As Microsoft's Internet Explorer demonstrates, however, mere popularity isn't a measure of first-rate performance. Apache is most often the default Web server installed on most Linux servers, but its success isn't simply due to familiarity or lack of competition. Rather, it offers stability, high performance, a stellar security record, and an impressive array of features and extensions that give it many more capabilities than its commercial competitors. Apache effectively created the market for Web server software and continues to lead the way. In five years' time, IIS will no doubt be around in one form or another, but Apache will still lead the pack, pushing the envelope of what a Web server can do.

So was Apache a fluke? Is it the lone case where the open source community was able to anticipate demand for a product before proprietary vendors could implement it? Hardly.

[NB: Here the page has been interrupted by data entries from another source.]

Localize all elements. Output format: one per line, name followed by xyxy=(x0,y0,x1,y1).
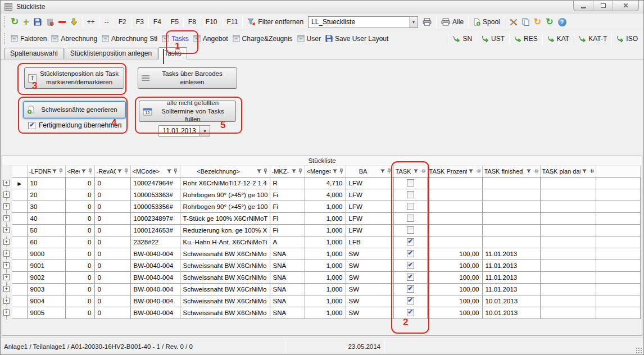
nav-faktoren-button[interactable]: Faktoren xyxy=(8,33,49,45)
table-row[interactable]: 900100BW-0040-004Schweissnaht BW X6CrNiM… xyxy=(12,260,641,271)
task-checkbox[interactable] xyxy=(407,203,414,210)
nav-sn-button[interactable]: SN xyxy=(451,33,474,45)
table-row[interactable]: 30001000053356#Rohrbogen 90° (>45°) ge 1… xyxy=(12,201,641,212)
table-row[interactable]: 900300BW-0040-004Schweissnaht BW X6CrNiM… xyxy=(12,283,641,295)
pin-icon[interactable] xyxy=(173,169,178,174)
task-checkbox[interactable] xyxy=(407,297,414,304)
add-button[interactable]: + xyxy=(21,16,31,28)
table-row[interactable]: 900000BW-0040-004Schweissnaht BW X6CrNiM… xyxy=(12,248,641,260)
row-selector[interactable] xyxy=(12,248,27,260)
pin-icon[interactable] xyxy=(58,169,64,174)
remove-row-button[interactable] xyxy=(56,16,68,28)
filter-funnel-icon[interactable] xyxy=(582,169,587,174)
spool-button[interactable]: Spool xyxy=(471,16,502,28)
expand-icon[interactable]: + xyxy=(3,262,10,268)
f3-button[interactable]: F3 xyxy=(134,16,146,28)
restore-button[interactable] xyxy=(593,1,613,11)
mark-task-button[interactable]: T Stücklistenposition als Task markieren… xyxy=(24,67,124,89)
row-selector[interactable] xyxy=(12,236,27,248)
column-header-task-prozent[interactable]: TASK Prozent xyxy=(427,166,482,177)
column-header-bezeichnung[interactable]: <Bezeichnung> xyxy=(180,166,270,177)
fertigmeldung-checkbox[interactable] xyxy=(28,122,35,129)
task-checkbox[interactable] xyxy=(407,274,414,281)
nav-charge-zeugnis-button[interactable]: Charge&Zeugnis xyxy=(230,33,295,45)
expand-icon[interactable]: + xyxy=(3,298,10,304)
pin-icon[interactable] xyxy=(263,169,268,174)
expand-icon[interactable]: + xyxy=(3,227,10,233)
minimize-button[interactable] xyxy=(574,1,593,11)
expand-icon[interactable]: + xyxy=(3,192,10,198)
row-selector[interactable] xyxy=(12,307,27,318)
column-header-mkz[interactable]: -MKZ- xyxy=(270,166,305,177)
filter-funnel-icon[interactable] xyxy=(468,169,474,174)
expand-icon[interactable]: + xyxy=(3,251,10,257)
task-checkbox[interactable] xyxy=(407,226,414,234)
save-button[interactable] xyxy=(31,16,44,28)
row-selector[interactable] xyxy=(12,189,27,201)
refresh-button[interactable]: ↻ xyxy=(8,16,21,28)
f11-button[interactable]: F11 xyxy=(225,16,241,28)
toolbar-grip[interactable] xyxy=(4,16,6,28)
f10-button[interactable]: F10 xyxy=(203,16,220,28)
print-all-button[interactable]: Alle xyxy=(439,16,466,28)
close-button[interactable]: ✕ xyxy=(613,1,638,11)
row-selector[interactable] xyxy=(12,260,27,271)
settings-button[interactable] xyxy=(507,16,520,28)
pin-icon[interactable] xyxy=(588,169,594,174)
column-header-lfdnr[interactable]: -LFDNR- xyxy=(27,166,65,177)
f2-button[interactable]: F2 xyxy=(116,16,129,28)
tab-spaltenauswahl[interactable]: Spaltenauswahl xyxy=(4,48,64,59)
row-selector[interactable] xyxy=(12,295,27,307)
task-checkbox[interactable] xyxy=(407,238,414,245)
table-row[interactable]: 900400BW-0040-004Schweissnaht BW X6CrNiM… xyxy=(12,295,641,307)
reload-green-button[interactable]: ↻ xyxy=(543,16,555,28)
chevron-down-icon[interactable]: ▼ xyxy=(199,126,210,136)
table-row[interactable]: 900200BW-0040-004Schweissnaht BW X6CrNiM… xyxy=(12,271,641,283)
expand-icon[interactable]: + xyxy=(3,274,10,280)
delete-button[interactable] xyxy=(44,16,56,28)
filter-funnel-icon[interactable] xyxy=(256,169,262,174)
column-header-task[interactable]: TASK xyxy=(393,166,427,177)
pin-icon[interactable] xyxy=(387,169,392,174)
reload-orange-button[interactable]: ↻ xyxy=(532,16,543,28)
table-row[interactable]: 900500BW-0040-004Schweissnaht BW X6CrNiM… xyxy=(12,307,641,318)
row-selector[interactable] xyxy=(12,283,27,295)
collapse-all-button[interactable]: -- xyxy=(102,16,111,28)
table-row[interactable]: ▶10001000247964#Rohr X6CrNiMoTi17-12-2 1… xyxy=(12,177,641,189)
expand-icon[interactable]: + xyxy=(3,215,10,221)
column-header-task-plan-date[interactable]: TASK plan date xyxy=(540,166,596,177)
task-checkbox[interactable] xyxy=(407,309,414,316)
expand-icon[interactable]: + xyxy=(3,239,10,245)
f8-button[interactable]: F8 xyxy=(186,16,198,28)
filter-funnel-icon[interactable] xyxy=(291,169,297,174)
pin-icon[interactable] xyxy=(533,169,538,174)
column-header-ba[interactable]: BA xyxy=(346,166,393,177)
nav-kat-t-button[interactable]: KAT-T xyxy=(577,33,609,45)
expand-icon[interactable]: + xyxy=(3,180,10,186)
table-row[interactable]: 50001000124653#Reduzierung kon. ge 100% … xyxy=(12,224,641,236)
row-selector[interactable]: ▶ xyxy=(12,177,27,189)
expand-icon[interactable]: + xyxy=(3,286,10,292)
f5-button[interactable]: F5 xyxy=(169,16,181,28)
copy-button[interactable] xyxy=(520,16,532,28)
pin-icon[interactable] xyxy=(88,169,93,174)
filter-funnel-icon[interactable] xyxy=(413,169,419,174)
filter-funnel-icon[interactable] xyxy=(166,169,172,174)
nav-tasks-button[interactable]: Tasks xyxy=(160,33,191,45)
filter-funnel-icon[interactable] xyxy=(52,169,57,174)
task-checkbox[interactable] xyxy=(407,179,414,186)
column-header-rev[interactable]: <Rev xyxy=(65,166,94,177)
nav-abrechnung-button[interactable]: Abrechnung xyxy=(49,33,99,45)
filter-funnel-icon[interactable] xyxy=(526,169,532,174)
nav-user-button[interactable]: User xyxy=(295,33,323,45)
resize-grip[interactable] xyxy=(636,347,642,354)
pin-icon[interactable] xyxy=(420,169,425,174)
task-checkbox[interactable] xyxy=(407,215,414,222)
expand-icon[interactable]: + xyxy=(3,203,10,210)
fill-due-dates-button[interactable]: 15 alle nicht gefüllten Solltermine von … xyxy=(139,101,236,122)
filter-funnel-icon[interactable] xyxy=(380,169,386,174)
column-header-mcode[interactable]: <MCode> xyxy=(130,166,180,177)
task-checkbox[interactable] xyxy=(407,250,414,257)
expand-all-button[interactable]: ++ xyxy=(85,16,97,28)
nav-ust-button[interactable]: UST xyxy=(479,33,507,45)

Across the software industry, countless developers, individuals, and companies are experimenting with open source methods. One reason is because community-driven development allows a software product to grow organically. As Eric S. Raymond observed in his seminal work, The Cathedral and the Bazaar, "Every good work of software starts by scratching a developer's personal itch." When a group of developers begins to collaborate in an open fashion, each one scratching a unique personal itch, the result is software that expands to fill those functional areas not addressed by proprietary offerings.